Institut Curie, Centre de Recherche, Paris, France.
Nat Struct Mol Biol. 2012 Mar 4;19(4):458-60. doi: 10.1038/nsmb.2244.
SUMOylation promotes targeting of HP1α to pericentric heterochromatin. Here we identify the SUMO-specific protease SENP7 in mouse as a maintenance factor for HP1α accumulation at this location. SENP7 interacts directly with HP1α, localizes at HP1-enriched pericentric domains and can deconjugate SUMOylated HP1α in vivo. Depletion of SENP7 delocalizes HP1α from pericentric heterochromatin without affecting H3K9me3 levels. We propose that following targeting of HP1α, a subsequent deSUMOylation event enables HP1α retention at these domains.

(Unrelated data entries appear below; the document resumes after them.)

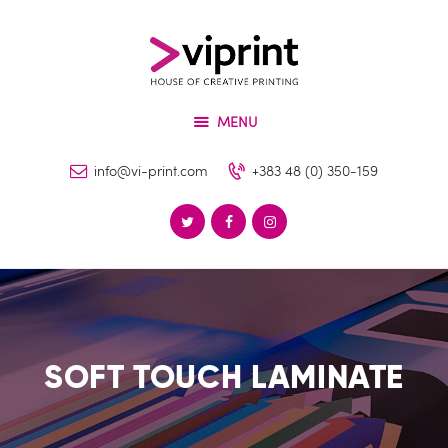
About
Services
VIPRINT
Products
Leader in innovation
MENU
Machinery
Blog
info@vi-print.com
+383 48 (0) 350-159
Contact
SOFT TOUCH LAMINATE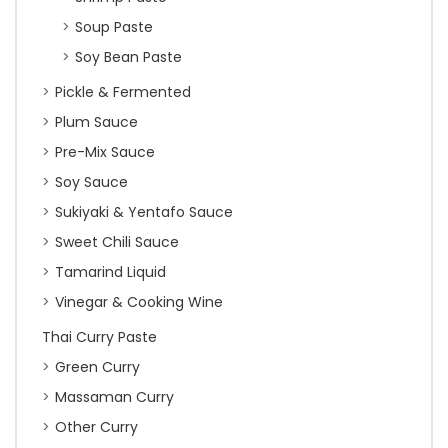
Soup Paste
Soy Bean Paste
Pickle & Fermented
Plum Sauce
Pre-Mix Sauce
Soy Sauce
Sukiyaki & Yentafo Sauce
Sweet Chili Sauce
Tamarind Liquid
Vinegar & Cooking Wine
Thai Curry Paste
Green Curry
Massaman Curry
Other Curry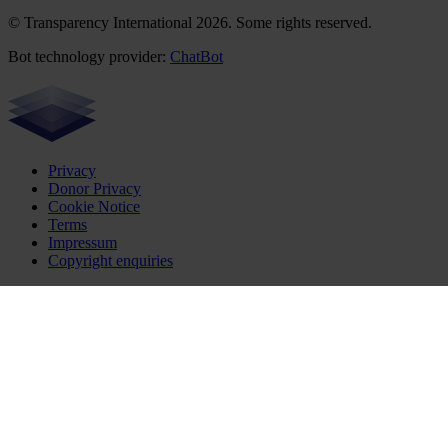
© Transparency International 2026. Some rights reserved.
Bot technology provider:
ChatBot
Privacy
Donor Privacy
Cookie Notice
Terms
Impressum
Copyright enquiries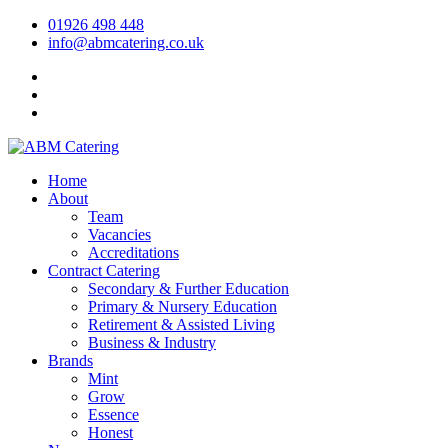
01926 498 448
info@abmcatering.co.uk
Home
About
Team
Vacancies
Accreditations
Contract Catering
Secondary & Further Education
Primary & Nursery Education
Retirement & Assisted Living
Business & Industry
Brands
Mint
Grow
Essence
Honest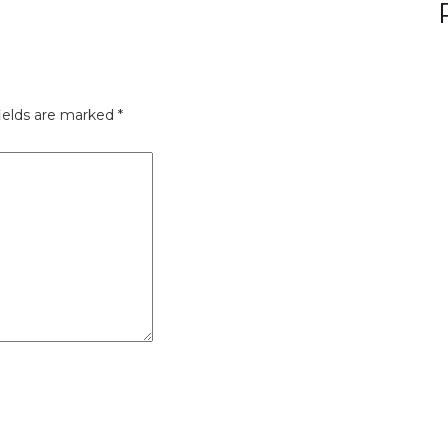
ields are marked
*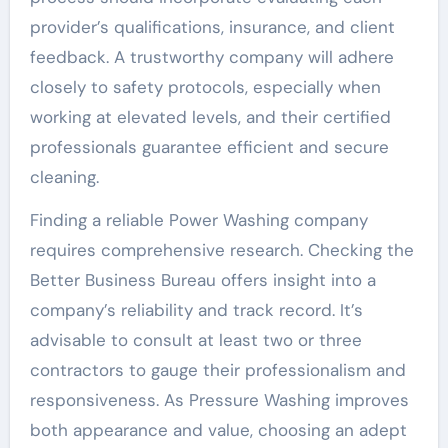
provider’s qualifications, insurance, and client
feedback. A trustworthy company will adhere
closely to safety protocols, especially when
working at elevated levels, and their certified
professionals guarantee efficient and secure
cleaning.
Finding a reliable Power Washing company
requires comprehensive research. Checking the
Better Business Bureau offers insight into a
company’s reliability and track record. It’s
advisable to consult at least two or three
contractors to gauge their professionalism and
responsiveness. As Pressure Washing improves
both appearance and value, choosing an adept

SUMOylation 促进 HP1α 靶向定位到着丝粒异染色质。在这里,我们鉴定出小鼠中的 SUMO 特异性蛋白酶 SENP7 是 HP1α 在该位置积累的维持因子。SENP7 与 HP1α 直接相互作用,定位于富含 HP1 的着丝粒域,并可在体内使 SUMO 化的 HP1α 去 SUMO 化。SENP7 的耗竭使 HP1α 从着丝粒异染色质去定位,而不影响 H3K9me3 水平。我们提出,在 HP1α 靶向定位后,随后的去 SUMO 化事件使 HP1α 能够在这些区域保留。